Une autre idée sous-développée réside dans les jeux de lumière naturels, dus à l’environnement extérieur. L’histoire se déroulant en plein jour, le film propose de jolis plans où les rayons du soleil traversent les arbres, créant des contrastes intéressants. Ces décors, propices à dissimuler des dangers dans les ombres de la forêt, ne sont absolument pas exploités pour influencer l’atmosphère du film et ne servent qu’à offrir une belle photographie sans intérêt. Or, Butchers est un pur film de genre que l’on regarde pour un effet précis ; la photo peut être belle, mais le contrat tacite entre le spectateur et le réalisateur n’est pas rempli si elle n’apporte rien à l’horreur.
On notera également plusieurs inserts en gros plan sur divers outils de garage qui laissent espérer des tortures créatives, mais ces accessoires finissent par être inutilisés, les frères se contentant d’armes à feu pour inspirer la peur.
Les jumpscares sont aussi trop nombreux et mal amenés. La bande originale, très classique, n’entre en scène que lorsque la menace se matérialise, ce qui gâche systématiquement l’effet de surprise.

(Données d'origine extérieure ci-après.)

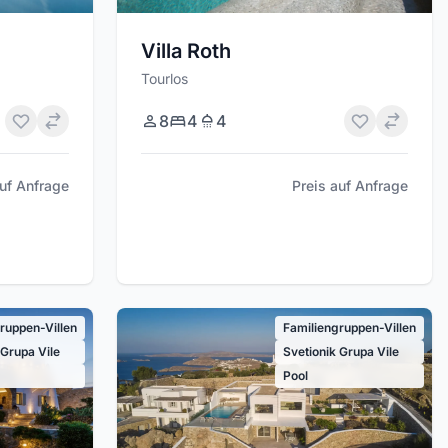
Villa Roth
Tourlos
8
4
4
auf Anfrage
Preis auf Anfrage
ruppen-Villen
Familiengruppen-Villen
 Grupa Vile
Svetionik Grupa Vile
Pool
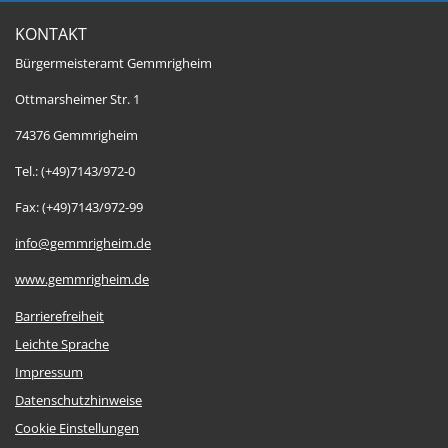
KONTAKT
Bürgermeisteramt Gemmrigheim
Ottmarsheimer Str. 1
74376 Gemmrigheim
Tel.: (+49)7143/972-0
Fax: (+49)7143/972-99
info@gemmrigheim.de
www.gemmrigheim.de
Barrierefreiheit
Leichte Sprache
Impressum
Datenschutzhinweise
Cookie Einstellungen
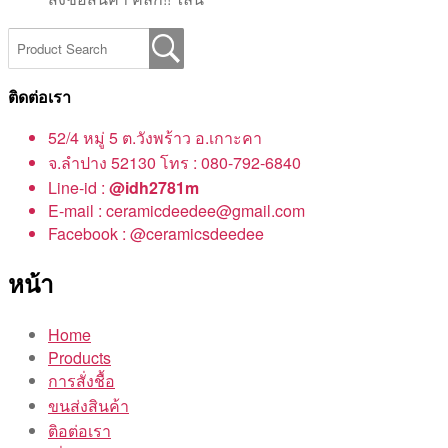
ติดต่อเรา
52/4 หมู่ 5 ต.วังพร้าว อ.เกาะคา
จ.ลำปาง 52130 โทร : 080-792-6840
Line-id :
@idh2781m
E-mail : ceramicdeedee@gmail.com
Facebook : @ceramicsdeedee
หน้า
Home
Products
การสั่งชื้อ
ขนส่งสินค้า
ติอต่อเรา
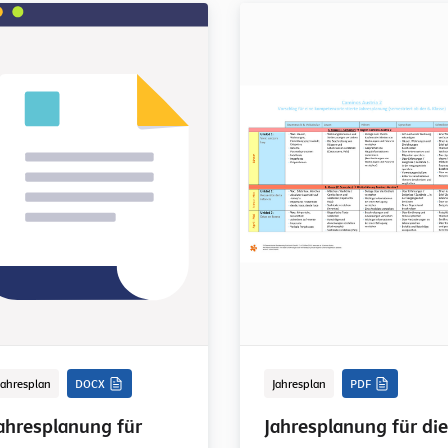
Jahresplan
DOCX
Jahresplan
PDF
ahresplanung für
Jahresplanung für die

Je reste également dubitatif quant aux choix des objectifs. Un film d’horreur tourné dans une forêt dense offrait l’opportunité d’user de grands angles qui empêcheraient le spectateur de scruter tous les détails de l’écran, créant ainsi un sentiment d’oppression et de vigilance constante. Or, la réalisation privilégie principalement des téléobjectifs, floutant la forêt alentour et centrant la focale sur l’antagoniste dès qu’il apparaît. Le spectateur n’est ainsi jamais soumis à un sentiment de terreur dû à la menace latente.
Les séquences en intérieur, dans la grange, posent moins question, mais restent extrêmement classiques, à l’image d’un montage difficilement commentable tant il est académique. Le manque de budget se fait cruellement sentir : les scènes de torture sont systématiquement hors champ, et la rare séquence explicite est caricaturale, voire dispensable.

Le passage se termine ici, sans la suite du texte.